Many gardeners grow culinary herbs, some of which — the mints and rosemary, for instance — offer the extra delight of scent when brushed against. A group of pots positioned within reach, somewhere you pass many times a day, is an ideal way to incorporate such touch-me plants, even where there is no garden space.

Mr.
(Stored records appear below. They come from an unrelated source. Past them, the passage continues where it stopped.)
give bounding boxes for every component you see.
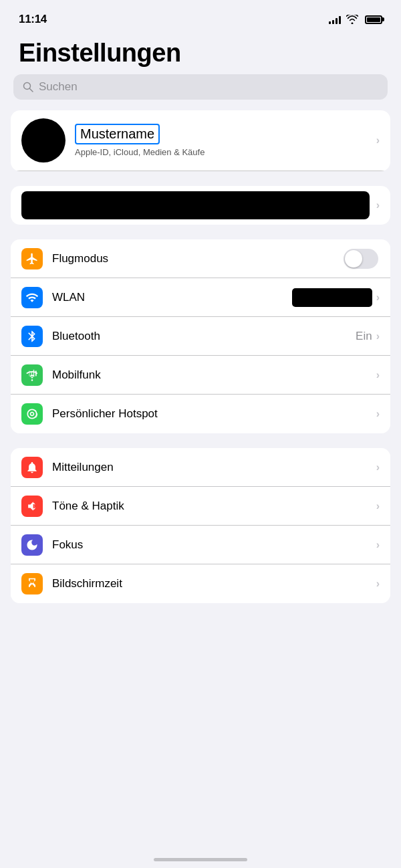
bluetooth-chevron: ›	[376, 330, 380, 342]
svg-rect-6	[35, 370, 37, 376]
svg-rect-3	[29, 370, 30, 376]
bluetooth-label: Bluetooth	[52, 330, 356, 343]
search-icon	[23, 82, 33, 92]
search-placeholder: Suchen	[39, 80, 78, 94]
connectivity-group: Flugmodus WLAN › Bluetooth Ein ›	[11, 239, 390, 433]
toene-chevron: ›	[376, 500, 380, 512]
bildschirmzeit-chevron: ›	[376, 578, 380, 590]
svg-rect-4	[31, 372, 32, 376]
wifi-icon	[346, 15, 358, 24]
hotspot-label: Persönlicher Hotspot	[52, 407, 376, 421]
svg-line-1	[30, 89, 33, 92]
toggle-knob	[345, 250, 362, 267]
settings-row-mobilfunk[interactable]: Mobilfunk ›	[11, 356, 390, 395]
notifications-group: Mitteilungen › Töne & Haptik › Fokus ›	[11, 448, 390, 603]
wlan-icon	[21, 287, 43, 308]
mitteilungen-label: Mitteilungen	[52, 461, 376, 474]
settings-row-wlan[interactable]: WLAN ›	[11, 278, 390, 317]
settings-row-mitteilungen[interactable]: Mitteilungen ›	[11, 448, 390, 487]
status-icons	[329, 15, 382, 24]
profile-name: Mustername	[80, 126, 154, 141]
flugmodus-icon	[21, 248, 43, 269]
settings-row-toene[interactable]: Töne & Haptik ›	[11, 487, 390, 526]
settings-row-bluetooth[interactable]: Bluetooth Ein ›	[11, 317, 390, 356]
wlan-chevron: ›	[376, 292, 380, 304]
profile-row[interactable]: Mustername Apple-ID, iCloud, Medien & Kä…	[11, 110, 390, 171]
mobilfunk-label: Mobilfunk	[52, 368, 376, 382]
toene-label: Töne & Haptik	[52, 500, 376, 513]
signal-icon	[329, 15, 341, 24]
settings-row-flugmodus[interactable]: Flugmodus	[11, 239, 390, 278]
settings-row-bildschirmzeit[interactable]: Bildschirmzeit ›	[11, 564, 390, 603]
flugmodus-label: Flugmodus	[52, 252, 344, 265]
wlan-value-box	[292, 288, 372, 307]
mitteilungen-icon	[21, 457, 43, 478]
battery-icon	[365, 15, 382, 24]
profile-name-box: Mustername	[75, 124, 160, 144]
bluetooth-icon	[21, 326, 43, 347]
svg-point-2	[31, 379, 33, 381]
svg-rect-5	[33, 369, 35, 376]
fokus-icon	[21, 534, 43, 556]
hotspot-icon	[21, 403, 43, 425]
wlan-label: WLAN	[52, 291, 292, 304]
device-row[interactable]: ›	[11, 186, 390, 225]
profile-info: Mustername Apple-ID, iCloud, Medien & Kä…	[75, 124, 376, 157]
profile-group: Mustername Apple-ID, iCloud, Medien & Kä…	[11, 110, 390, 171]
home-indicator	[154, 858, 247, 861]
toene-icon	[21, 496, 43, 517]
page-title: Einstellungen	[0, 33, 401, 74]
settings-row-fokus[interactable]: Fokus ›	[11, 526, 390, 564]
flugmodus-toggle[interactable]	[344, 249, 378, 269]
fokus-chevron: ›	[376, 539, 380, 551]
hotspot-chevron: ›	[376, 408, 380, 420]
profile-avatar	[21, 118, 65, 162]
mitteilungen-chevron: ›	[376, 461, 380, 473]
status-time: 11:14	[19, 13, 47, 26]
search-bar[interactable]: Suchen	[13, 74, 388, 100]
status-bar: 11:14	[0, 0, 401, 33]
fokus-label: Fokus	[52, 538, 376, 552]
mobilfunk-icon	[21, 364, 43, 386]
profile-subtitle: Apple-ID, iCloud, Medien & Käufe	[75, 147, 376, 157]
bildschirmzeit-label: Bildschirmzeit	[52, 577, 376, 590]
bluetooth-value: Ein	[356, 330, 372, 343]
mobilfunk-chevron: ›	[376, 369, 380, 381]
bildschirmzeit-icon	[21, 573, 43, 594]
device-chevron: ›	[376, 199, 380, 211]
profile-chevron: ›	[376, 134, 380, 146]
settings-row-hotspot[interactable]: Persönlicher Hotspot ›	[11, 395, 390, 433]
device-box	[21, 191, 370, 219]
Druse makes room, front and center, for some herbal-scented plants aren’t intended for the kitchen — like patchouli, anise hyssop (Agastache) and bee balm (Monarda).

The pelargoniums, or scented geraniums, were his gateway to fragrance. “Scented geraniums helped get me hooked on gardening as a teenager,” he said. As with many of his favorites, their leaves have to be rubbed to release the aromatic oils, which mimic sharp lemon, rose, peppermint, nutmeg and even coconut.

Besides being the best match for native pollinators and other beneficial insects, many native plants offer scent for the gardener to enjoy. A few Mr. Druse suggests considering: the scented foliage of mountain mint (Pycnanthemum); prairie dropseed grass (Sporobolus heterolepis), with late-summer and fall flowers that smell like popcorn or cilantro; and wintergreen (Gaultheria procumbens), whose foliage and fruits bear the scent.

The flowers of perennial black cohosh (Actaea racemosa) are honey-scented; milkweed’s are “thick and syrupy,” he said.

Some of his favorite native shrubs include that Calycanthus of his guessing game; Virginia sweetspire (Itea virginica), which smells like honey; fringetree (Chionanthus virginicus), with a scent of honey and vanilla; various deciduous azaleas (Rhododendron species); and moisture-loving summersweet (Clethra alnifolia), like clove with vanilla.